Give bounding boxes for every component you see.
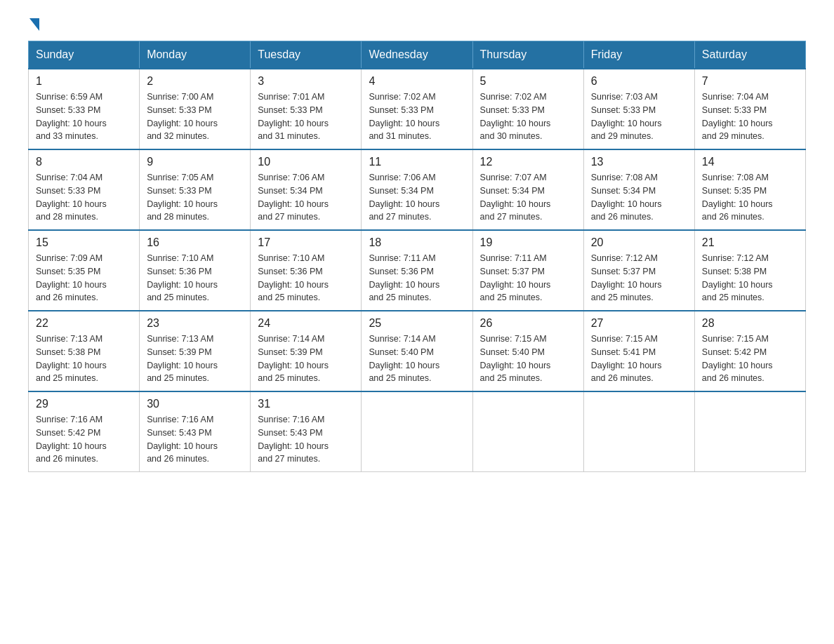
calendar-cell: 23 Sunrise: 7:13 AMSunset: 5:39 PMDaylig… (140, 311, 251, 391)
calendar-cell: 6 Sunrise: 7:03 AMSunset: 5:33 PMDayligh… (583, 69, 694, 149)
day-info: Sunrise: 7:08 AMSunset: 5:34 PMDaylight:… (591, 173, 662, 222)
day-info: Sunrise: 7:04 AMSunset: 5:33 PMDaylight:… (702, 92, 773, 141)
day-number: 16 (147, 236, 243, 249)
day-info: Sunrise: 7:14 AMSunset: 5:40 PMDaylight:… (369, 334, 439, 383)
day-info: Sunrise: 7:16 AMSunset: 5:43 PMDaylight:… (147, 415, 218, 464)
day-info: Sunrise: 7:15 AMSunset: 5:40 PMDaylight:… (480, 334, 551, 383)
day-info: Sunrise: 7:07 AMSunset: 5:34 PMDaylight:… (480, 173, 551, 222)
day-info: Sunrise: 7:16 AMSunset: 5:42 PMDaylight:… (36, 415, 107, 464)
day-number: 9 (147, 156, 243, 168)
calendar-header-row: SundayMondayTuesdayWednesdayThursdayFrid… (29, 41, 806, 69)
calendar-cell: 28 Sunrise: 7:15 AMSunset: 5:42 PMDaylig… (694, 311, 805, 391)
day-number: 27 (591, 317, 687, 330)
calendar-week-row: 22 Sunrise: 7:13 AMSunset: 5:38 PMDaylig… (29, 311, 806, 391)
day-number: 4 (369, 75, 465, 88)
day-info: Sunrise: 7:16 AMSunset: 5:43 PMDaylight:… (258, 415, 329, 464)
calendar-cell (472, 391, 583, 472)
day-number: 30 (147, 398, 243, 410)
calendar-week-row: 8 Sunrise: 7:04 AMSunset: 5:33 PMDayligh… (29, 149, 806, 230)
day-info: Sunrise: 7:05 AMSunset: 5:33 PMDaylight:… (147, 173, 218, 222)
day-info: Sunrise: 7:01 AMSunset: 5:33 PMDaylight:… (258, 92, 329, 141)
day-number: 22 (36, 317, 132, 330)
day-info: Sunrise: 7:06 AMSunset: 5:34 PMDaylight:… (258, 173, 329, 222)
logo-triangle-icon (29, 18, 39, 31)
day-info: Sunrise: 7:10 AMSunset: 5:36 PMDaylight:… (258, 253, 329, 302)
calendar-header-sunday: Sunday (29, 41, 140, 69)
calendar-cell: 12 Sunrise: 7:07 AMSunset: 5:34 PMDaylig… (472, 149, 583, 230)
calendar-header-saturday: Saturday (694, 41, 805, 69)
calendar-cell: 24 Sunrise: 7:14 AMSunset: 5:39 PMDaylig… (251, 311, 362, 391)
day-number: 23 (147, 317, 243, 330)
calendar-header-monday: Monday (140, 41, 251, 69)
calendar-cell: 18 Sunrise: 7:11 AMSunset: 5:36 PMDaylig… (362, 230, 472, 311)
calendar-cell (694, 391, 805, 472)
day-info: Sunrise: 7:02 AMSunset: 5:33 PMDaylight:… (480, 92, 551, 141)
day-number: 31 (258, 398, 354, 410)
calendar-cell: 25 Sunrise: 7:14 AMSunset: 5:40 PMDaylig… (362, 311, 472, 391)
day-number: 1 (36, 75, 132, 88)
day-number: 5 (480, 75, 576, 88)
day-number: 17 (258, 236, 354, 249)
calendar-cell: 2 Sunrise: 7:00 AMSunset: 5:33 PMDayligh… (140, 69, 251, 149)
calendar-header-wednesday: Wednesday (362, 41, 472, 69)
day-number: 18 (369, 236, 465, 249)
calendar-week-row: 15 Sunrise: 7:09 AMSunset: 5:35 PMDaylig… (29, 230, 806, 311)
day-info: Sunrise: 7:00 AMSunset: 5:33 PMDaylight:… (147, 92, 218, 141)
day-number: 6 (591, 75, 687, 88)
day-number: 28 (702, 317, 798, 330)
day-number: 14 (702, 156, 798, 168)
calendar-cell: 8 Sunrise: 7:04 AMSunset: 5:33 PMDayligh… (29, 149, 140, 230)
day-info: Sunrise: 7:13 AMSunset: 5:38 PMDaylight:… (36, 334, 107, 383)
calendar-cell: 15 Sunrise: 7:09 AMSunset: 5:35 PMDaylig… (29, 230, 140, 311)
calendar-cell: 1 Sunrise: 6:59 AMSunset: 5:33 PMDayligh… (29, 69, 140, 149)
day-info: Sunrise: 7:10 AMSunset: 5:36 PMDaylight:… (147, 253, 218, 302)
day-info: Sunrise: 7:02 AMSunset: 5:33 PMDaylight:… (369, 92, 439, 141)
day-info: Sunrise: 7:11 AMSunset: 5:37 PMDaylight:… (480, 253, 551, 302)
day-number: 19 (480, 236, 576, 249)
calendar-cell: 16 Sunrise: 7:10 AMSunset: 5:36 PMDaylig… (140, 230, 251, 311)
day-number: 2 (147, 75, 243, 88)
page-header (28, 21, 806, 27)
calendar-cell (583, 391, 694, 472)
day-info: Sunrise: 7:14 AMSunset: 5:39 PMDaylight:… (258, 334, 329, 383)
calendar-cell: 13 Sunrise: 7:08 AMSunset: 5:34 PMDaylig… (583, 149, 694, 230)
calendar-cell: 5 Sunrise: 7:02 AMSunset: 5:33 PMDayligh… (472, 69, 583, 149)
day-number: 29 (36, 398, 132, 410)
calendar-cell: 29 Sunrise: 7:16 AMSunset: 5:42 PMDaylig… (29, 391, 140, 472)
calendar-week-row: 29 Sunrise: 7:16 AMSunset: 5:42 PMDaylig… (29, 391, 806, 472)
calendar-cell: 11 Sunrise: 7:06 AMSunset: 5:34 PMDaylig… (362, 149, 472, 230)
calendar-cell: 21 Sunrise: 7:12 AMSunset: 5:38 PMDaylig… (694, 230, 805, 311)
calendar-cell: 14 Sunrise: 7:08 AMSunset: 5:35 PMDaylig… (694, 149, 805, 230)
logo (28, 21, 39, 27)
day-number: 25 (369, 317, 465, 330)
day-info: Sunrise: 7:13 AMSunset: 5:39 PMDaylight:… (147, 334, 218, 383)
day-number: 10 (258, 156, 354, 168)
day-number: 15 (36, 236, 132, 249)
calendar-header-thursday: Thursday (472, 41, 583, 69)
calendar-week-row: 1 Sunrise: 6:59 AMSunset: 5:33 PMDayligh… (29, 69, 806, 149)
day-info: Sunrise: 7:15 AMSunset: 5:42 PMDaylight:… (702, 334, 773, 383)
calendar-header-tuesday: Tuesday (251, 41, 362, 69)
day-info: Sunrise: 7:04 AMSunset: 5:33 PMDaylight:… (36, 173, 107, 222)
calendar-header-friday: Friday (583, 41, 694, 69)
calendar-cell: 4 Sunrise: 7:02 AMSunset: 5:33 PMDayligh… (362, 69, 472, 149)
day-info: Sunrise: 7:11 AMSunset: 5:36 PMDaylight:… (369, 253, 439, 302)
calendar-cell: 22 Sunrise: 7:13 AMSunset: 5:38 PMDaylig… (29, 311, 140, 391)
calendar-cell: 20 Sunrise: 7:12 AMSunset: 5:37 PMDaylig… (583, 230, 694, 311)
calendar-cell: 17 Sunrise: 7:10 AMSunset: 5:36 PMDaylig… (251, 230, 362, 311)
day-number: 11 (369, 156, 465, 168)
day-number: 12 (480, 156, 576, 168)
day-info: Sunrise: 7:06 AMSunset: 5:34 PMDaylight:… (369, 173, 439, 222)
day-number: 20 (591, 236, 687, 249)
day-number: 8 (36, 156, 132, 168)
calendar-cell: 26 Sunrise: 7:15 AMSunset: 5:40 PMDaylig… (472, 311, 583, 391)
day-info: Sunrise: 7:12 AMSunset: 5:38 PMDaylight:… (702, 253, 773, 302)
calendar-cell: 19 Sunrise: 7:11 AMSunset: 5:37 PMDaylig… (472, 230, 583, 311)
day-info: Sunrise: 6:59 AMSunset: 5:33 PMDaylight:… (36, 92, 107, 141)
day-number: 3 (258, 75, 354, 88)
calendar-cell: 27 Sunrise: 7:15 AMSunset: 5:41 PMDaylig… (583, 311, 694, 391)
calendar-table: SundayMondayTuesdayWednesdayThursdayFrid… (28, 41, 806, 472)
calendar-cell: 3 Sunrise: 7:01 AMSunset: 5:33 PMDayligh… (251, 69, 362, 149)
calendar-cell: 9 Sunrise: 7:05 AMSunset: 5:33 PMDayligh… (140, 149, 251, 230)
day-info: Sunrise: 7:09 AMSunset: 5:35 PMDaylight:… (36, 253, 107, 302)
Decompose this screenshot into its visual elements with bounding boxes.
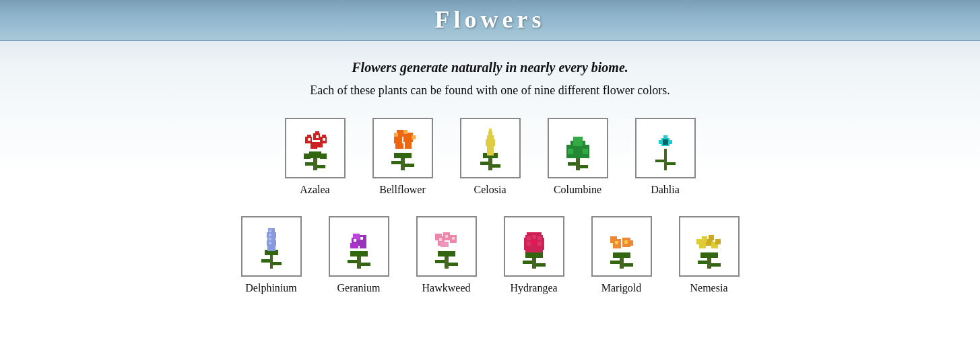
flower-item-bellflower: Bellflower (366, 118, 440, 196)
flower-name-dahlia: Dahlia (651, 184, 680, 196)
svg-rect-36 (488, 131, 492, 137)
svg-rect-48 (655, 160, 664, 162)
svg-rect-116 (711, 263, 721, 267)
title-bar: Flowers (0, 0, 980, 41)
svg-rect-12 (311, 142, 317, 149)
svg-rect-106 (624, 263, 633, 267)
flower-box-azalea[interactable] (285, 118, 346, 178)
flower-item-marigold: Marigold (585, 216, 659, 294)
flowers-row-1: Azalea Bellflower (27, 118, 953, 196)
svg-rect-54 (663, 139, 668, 145)
svg-rect-19 (405, 164, 414, 167)
flower-name-delphinium: Delphinium (245, 282, 296, 294)
flower-box-hydrangea[interactable] (504, 216, 564, 277)
svg-rect-119 (696, 239, 702, 244)
flower-box-marigold[interactable] (591, 216, 652, 277)
flower-item-dahlia: Dahlia (628, 118, 703, 196)
svg-rect-65 (269, 234, 271, 236)
svg-rect-47 (664, 149, 667, 170)
svg-rect-80 (435, 260, 445, 263)
svg-rect-117 (700, 252, 718, 258)
svg-rect-92 (523, 261, 532, 264)
flower-item-azalea: Azalea (278, 118, 352, 196)
svg-rect-76 (350, 243, 358, 248)
flower-name-hydrangea: Hydrangea (510, 282, 557, 294)
svg-rect-87 (440, 242, 449, 247)
svg-rect-57 (273, 262, 282, 265)
svg-rect-112 (615, 241, 618, 244)
svg-rect-124 (709, 235, 714, 240)
flower-item-columbine: Columbine (541, 118, 615, 196)
svg-rect-44 (573, 137, 583, 146)
svg-rect-40 (580, 165, 588, 168)
svg-rect-24 (405, 142, 412, 149)
flower-box-celosia[interactable] (460, 118, 521, 178)
svg-rect-56 (261, 259, 270, 263)
svg-rect-30 (480, 162, 488, 165)
svg-rect-63 (267, 244, 275, 251)
svg-rect-82 (438, 251, 455, 256)
flower-item-geranium: Geranium (322, 216, 396, 294)
subtitle-normal: Each of these plants can be found with o… (27, 83, 953, 98)
svg-rect-105 (610, 261, 620, 264)
svg-rect-18 (391, 161, 401, 164)
svg-rect-25 (395, 143, 403, 149)
flower-name-nemesia: Nemesia (690, 282, 728, 294)
flower-name-bellflower: Bellflower (379, 184, 425, 196)
svg-rect-98 (527, 236, 531, 240)
flower-box-geranium[interactable] (329, 216, 389, 277)
flower-item-hawkweed: Hawkweed (410, 216, 484, 294)
svg-rect-102 (532, 240, 536, 244)
svg-rect-64 (269, 230, 271, 232)
svg-rect-75 (360, 242, 366, 248)
flower-name-marigold: Marigold (601, 282, 642, 294)
svg-rect-123 (702, 236, 707, 242)
svg-rect-66 (269, 238, 271, 240)
svg-rect-20 (394, 153, 412, 158)
svg-rect-14 (308, 138, 311, 141)
svg-rect-88 (439, 238, 442, 241)
flower-name-columbine: Columbine (554, 184, 601, 196)
svg-rect-5 (309, 151, 321, 158)
flower-box-columbine[interactable] (548, 118, 608, 178)
svg-rect-52 (659, 140, 663, 144)
flower-item-nemesia: Nemesia (672, 216, 746, 294)
svg-rect-71 (350, 251, 368, 256)
flower-item-celosia: Celosia (453, 118, 527, 196)
svg-rect-115 (698, 261, 707, 264)
flower-box-dahlia[interactable] (635, 118, 696, 178)
svg-rect-103 (537, 242, 542, 246)
svg-rect-46 (583, 149, 588, 154)
svg-rect-16 (323, 138, 325, 141)
flower-box-delphinium[interactable] (241, 216, 302, 277)
svg-rect-45 (568, 149, 573, 154)
svg-rect-101 (527, 242, 531, 246)
svg-rect-111 (628, 240, 633, 246)
flower-box-hawkweed[interactable] (416, 216, 477, 277)
svg-rect-81 (449, 263, 458, 266)
svg-rect-93 (536, 263, 546, 267)
subtitle-bold: Flowers generate naturally in nearly eve… (27, 60, 953, 75)
page-title: Flowers (435, 6, 546, 33)
flower-box-bellflower[interactable] (372, 118, 433, 178)
svg-rect-122 (715, 239, 721, 244)
flower-name-hawkweed: Hawkweed (422, 282, 471, 294)
svg-rect-89 (445, 235, 448, 238)
svg-rect-113 (624, 240, 628, 244)
svg-rect-15 (316, 135, 319, 138)
svg-rect-9 (315, 131, 319, 135)
svg-rect-28 (412, 135, 416, 139)
flower-item-hydrangea: Hydrangea (497, 216, 571, 294)
svg-rect-70 (361, 263, 370, 266)
flower-box-nemesia[interactable] (679, 216, 740, 277)
svg-rect-31 (492, 164, 500, 168)
svg-rect-2 (317, 165, 325, 168)
svg-rect-99 (532, 235, 536, 239)
svg-rect-53 (668, 140, 672, 144)
flower-name-geranium: Geranium (337, 282, 381, 294)
flower-item-delphinium: Delphinium (234, 216, 308, 294)
svg-rect-13 (317, 142, 323, 147)
content-area: Flowers generate naturally in nearly eve… (0, 41, 980, 328)
svg-rect-107 (613, 252, 630, 258)
svg-rect-26 (394, 133, 398, 137)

◆ ◆ ◆ ◆

> **Work to be completed**: Give only the number of lines in the material above where the string "interactable" appears.

> **Solution to the problem**: 11